A more pressing issue, asked repeatedly by my curious friends, concerned the fate of the hatchlings. Would I try to raise them? Release them? Serve them as microcalamari? I had wanted to do them the favor of releasing them, but I knew from my years of fishkeeping that it is never a good idea to release any aquatic animals back to the wild, even if released to the same body of water where they were taken. By caring for these creatures directly, we remove the selection pressure of the wild environment; we may be keeping weaklings alive or infecting them with new diseases. Certainly a release wouldn’t be worth the risk to the squid fishery, which by some metrics is California’s most valuable.
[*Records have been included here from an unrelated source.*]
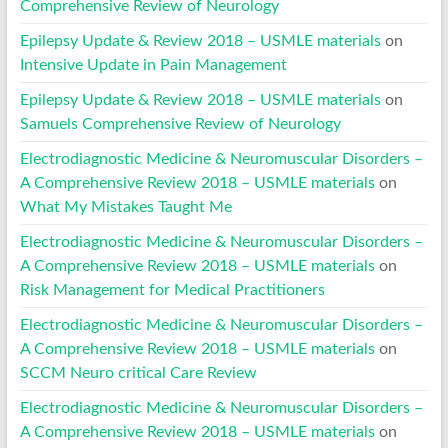
Comprehensive Review of Neurology
Epilepsy Update & Review 2018 – USMLE materials
on
Intensive Update in Pain Management
Epilepsy Update & Review 2018 – USMLE materials
on
Samuels Comprehensive Review of Neurology
Electrodiagnostic Medicine & Neuromuscular Disorders –
A Comprehensive Review 2018 – USMLE materials
on
What My Mistakes Taught Me
Electrodiagnostic Medicine & Neuromuscular Disorders –
A Comprehensive Review 2018 – USMLE materials
on
Risk Management for Medical Practitioners
Electrodiagnostic Medicine & Neuromuscular Disorders –
A Comprehensive Review 2018 – USMLE materials
on
SCCM Neuro critical Care Review
Electrodiagnostic Medicine & Neuromuscular Disorders –
A Comprehensive Review 2018 – USMLE materials
on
In ten days, the eggs hatched. They hatched over a couple of nights. I estimated nearly 50 paralarvae were in my jar, jettisoning around in short bursts from the periodic pulsing of their little siphons. Their beauty stunned me. Measuring in at a whopping quarter of an inch in length, they had well-developed silvery eyes, two little club tentacles, and a dozen burgundy, yellow, and orange chromatophores, or pigment spots, on an otherwise clear body. Despite their age, I noticed they could already change the size of these spots at will, causing instantaneous color shifts. At one moment they would appear to be purple with yellow tentacles; at another, they would be clear with orange polka dots. I snapped heaps of photos using a fancy macro lens, but a stereomicroscope would have been better. They were small. And fast. It was exhausting work.
I only kept the squid babies for one day. I had been working out a plan for their attempted feeding and care — what choice did I have? Besides, the adventure ahead sounded equally wondrous. I knew I would likely fail; among the many challenges, I would not be able to keep their water under 60 degrees in my apartment. I also wondered what my landlord might think. I even dreamed of a noir ending — that I’d be pulled from my bed in the night by suckered tentacles and devoured in my own home à la Seymour from the Little Shop of Horrors. My solution was an instance of deus ex machina; a friend studying this species had a need for them in her lab’s aquarium. So they are now being raised in an undisclosed location — for science! Though not as great as the dream of a full life culminating in reproduction, they will at least experience more of this world than the few minutes they were set to spend dissolving among french fries in a seagull’s stomach.